• [GOAL OF THE EXERCISE]: From the line below that contains "A DANÇAR ESSA DANÇA DA VIDA JUNTOS! ♥️" to the line that contains "- Continua após", repeat every line exactly, both ends included, and nothing else.

• [DATASET ENTRIES]:

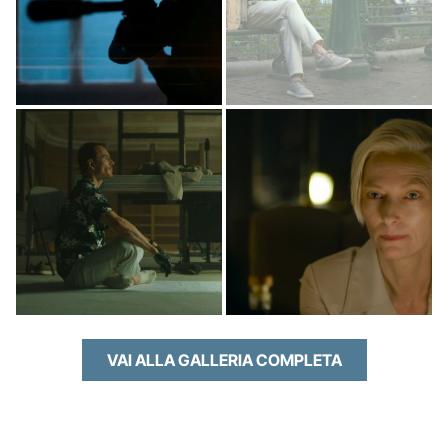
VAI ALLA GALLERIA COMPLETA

--

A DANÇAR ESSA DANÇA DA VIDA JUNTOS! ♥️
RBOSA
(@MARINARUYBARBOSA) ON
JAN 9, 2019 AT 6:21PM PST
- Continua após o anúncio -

--

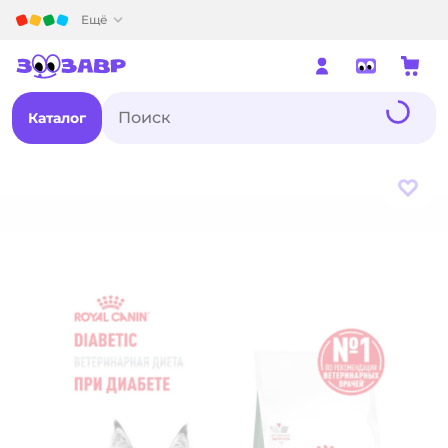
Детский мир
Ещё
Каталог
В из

• [ANSWER TO THE PROBLEM]:
A DANÇAR ESSA DANÇA DA VIDA JUNTOS! ♥️
RBOSA
(@MARINARUYBARBOSA) ON
JAN 9, 2019 AT 6:21PM PST
- Continua após o anúncio -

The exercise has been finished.